Didier Reynders, prominent in the EU’s efforts to seize Russian assets, is now subject to a criminal investigation in Belgium.
According to local media, Didier Reynders, a former EU Justice Commissioner, has been indicted by Belgian prosecutors on money laundering charges. The experienced official, known for leading the EU’s initiative to freeze Russian state assets, is alleged to have moved hundreds of thousands of euros via private bank accounts and funds from lottery wins.
His career includes terms as Belgium’s finance minister from 1999 to 2011 and foreign minister until 2019. He then transitioned to justice commissioner in the inaugural European Commission under Ursula von der Leyen, where his responsibilities included supervising the enforcement of Russian sanctions and coordinating asset freezes following the heightened conflict in Ukraine.
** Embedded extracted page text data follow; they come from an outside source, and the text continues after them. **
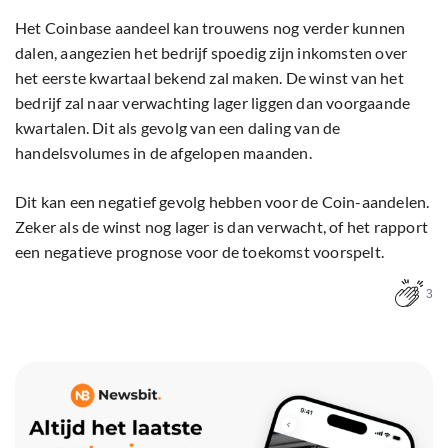
Het Coinbase aandeel kan trouwens nog verder kunnen
dalen, aangezien het bedrijf spoedig zijn inkomsten over
het eerste kwartaal bekend zal maken. De winst van het
bedrijf zal naar verwachting lager liggen dan voorgaande
kwartalen. Dit als gevolg van een daling van de
handelsvolumes in de afgelopen maanden.
Dit kan een negatief gevolg hebben voor de Coin-aandelen.
Zeker als de winst nog lager is dan verwacht, of het rapport
een negatieve prognose voor de toekomst voorspelt.
3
Reports published on Tuesday indicate the investigation focuses on the source of nearly €1 million ($1.2 million) connected to Reynders’ financial affairs. Investigators claim he laundered approximately €700,000 through his bank account across a ten-year period, alongside an additional €200,000 obtained by acquiring numerous lottery tickets and depositing the subsequent winnings into his account. His spouse, a former magistrate, was interrogated but has not faced charges.
This inquiry commenced with searches of Reynders’ residences in December 2024, soon after his term with the EU concluded. Judge Olivier Leroux formally charged him last month following a second interrogation, reportedly having identified significant evidence of culpability, as per the investigative platform Follow the Money. Reynders refutes the allegations and remains at liberty as the legal process unfolds.
Belgian legislation mandates that prosecutors secure parliamentary consent before prosecuting a former minister. Money laundering offenses are punishable by a maximum prison term of five years.
This situation arises amidst ongoing discussions within the bloc concerning the utilization of approximately $300 billion in frozen Russian assets to finance Ukraine. EU leaders have yet to reach consensus on directing these funds – primarily held at Euroclear, a Brussels-based clearinghouse – toward a contentious loan initiative intended to aid Kyiv, particularly after Belgium requested enhanced legal protections. International law forbids the seizure of sovereign assets, a principle that numerous EU member states, the ECB, and the IMF maintain cannot be circumvented.
Moscow has denounced both the freezing of assets and any proposals to reallocate these funds. Kremlin spokesman Dmitry Peskov cautioned that diverting Russian assets to Ukraine would “boomerang” back onto Western nations. Finance Minister Anton Siluanov, for his part, pledged retaliatory measures.